Financing and Sources of Liquidity

In January 2010, we issued 9,775,000 Common Units through a public offering. The proceeds of $423.6 million from the offering were used primarily to repay borrowings under our revolving credit facility and to fund capital expenditures related to pipeline projects.

On August 26, 2009, we entered into an Equity Distribution Agreement with UBS Securities LLC (“UBS”). Pursuant to this agreement, we may offer and sell from time to time through UBS, as our sales agent, Common Units having an aggregate value of up to $300.0 million. Sales of the units will be made by means of ordinary brokers’ transactions on the NYSE at market prices, in block transactions or as otherwise agreed between us and UBS. Under the terms of this agreement, we may also sell Common Units to UBS as principal for its own account at a price agreed upon at the time of sale. Any sale of Common Units to UBS as principal would be pursuant to the terms of a separate agreement between us and UBS. During the three months ended March 31, 2010, we issued 1,760,783 of our Common Units pursuant to this agreement. In addition, we initiated trades on 326,633 of our Common Units that had not settled as of March 31, 2010. The proceeds of approximately $81.0 million, net of commissions, were used for general partnership purposes. Approximately $134.8 million remains available to be issued under the agreement as of March 31, 2010.
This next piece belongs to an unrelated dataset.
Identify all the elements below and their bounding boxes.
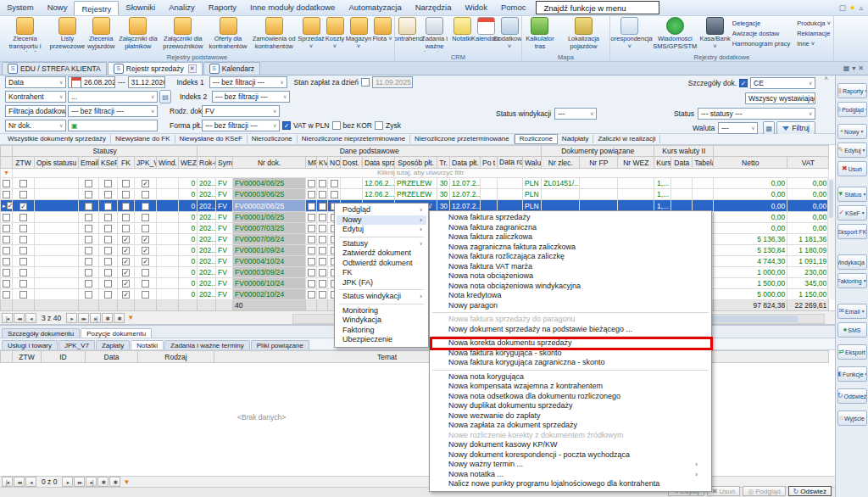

Description of Indebtedness

Our outstanding indebtedness was as follows:

 

     March 31,
2010
    December 31,
2009
 

ETP Senior Notes

   $ 5,050,000      $ 5,050,000   

Transwestern Senior Unsecured Notes

     870,000        870,000   

HOLP Senior Secured Notes

     140,512        140,512   

Revolving credit facilities

            160,000   

Other long-term debt

     9,337        10,122   

Unamortized discounts

     (12,645     (12,829

Fair value adjustments related to interest rate swaps

     (1,453       
                

Total debt

   $ 6,055,751      $ 6,217,805   
                

The terms of our indebtedness and that of our Operating Companies are described in more detail in our Annual Report on Form 10-K for the year ended December 31, 2009, filed with the SEC on February 24, 2010.

Revolving Credit Facilities

ETP Credit Facility

The ETP Credit Facility provides for $2.0 billion of revolving credit capacity that is expandable to $3.0 billion (subject to obtaining the approval of the administrative agent and securing lender commitments for the increased borrowing capacity, under the Amended and Restated Credit Agreement). The ETP Credit Facility matures on July 20, 2012, unless we elect the option of one-year extensions (subject to the approval of each such extension by the lenders holding a majority of the aggregate lending commitments). Amounts borrowed under the ETP Credit Facility bear interest at a rate based on either a Eurodollar rate or a prime rate. The commitment fee payable on the unused portion of the ETP Credit Facility varies based on our credit rating and the fee is 0.11% based on our current rating with a maximum fee of 0.125%.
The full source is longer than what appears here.